Two points of view, and two sets of facts, regarding the addition of fluoride to the city’s drinking water were presented to the Del Rio City Council Tuesday night.
The first presentation council heard was from a local group called Environment Concerned Citizens of Del Rio, led by Carmen Gutierrez and Rosa Linda Sanchez. Gutierrez and Sanchez formed the group after they were both students in an environmental biology class at Southwest Texas Junior College.
Sanchez, in her request to be placed on the council agenda, wrote that she wished to discuss “the health hazards of ingesting fluorosolicic acid (fluoride), will ask city council to take measures in having this toxic waste product removed from our city water.”
Gutierrez and Sanchez presented the council with nearly 40 pages of documentation against the addition of fluoride to city water.

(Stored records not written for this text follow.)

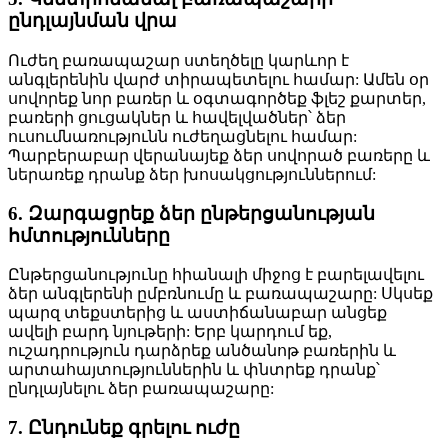
ընդլայնման վրա
Ուժեղ բառապաշար ստեղծելը կարևոր է
անգլերենին վարժ տիրապետելու համար: Ամեն օր
սովորեք նոր բառեր և օգտագործեք ֆլեշ քարտեր,
բառերի ցուցակներ և հավելվածներ՝ ձեր
ուսումնառությունն ուժեղացնելու համար:
Պարբերաբար վերանայեք ձեր սովորած բառերը և
ներառեք դրանք ձեր խոսակցություններում:
6. Զարգացրեք ձեր ընթերցանության
հմտությունները
Ընթերցանությունը հիանալի միջոց է բարելավելու
ձեր անգլերենի ըմբռնումը և բառապաշարը: Սկսեք
պարզ տեքստերից և աստիճանաբար անցեք
ավելի բարդ նյութերի: Երբ կարդում եք,
ուշադրություն դարձրեք անծանոթ բառերին և
արտահայտություններին և փնտրեք դրանք՝
ընդլայնելու ձեր բառապաշարը:
7. Ընդունեք գրելու ուժը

“As a person with a family history of endocrine disorders, as a parent and as president of our group, I ask that you please review the information packet provided to you. All the information outlined by Ms. Sanchez is available online. We ask that you review the (city of Del Rio’s) 2004 Annual Drinking Water Quality Report with the special notice column on page one, read the information located on page three and look objectively at the issue,” Gutierrez told the council.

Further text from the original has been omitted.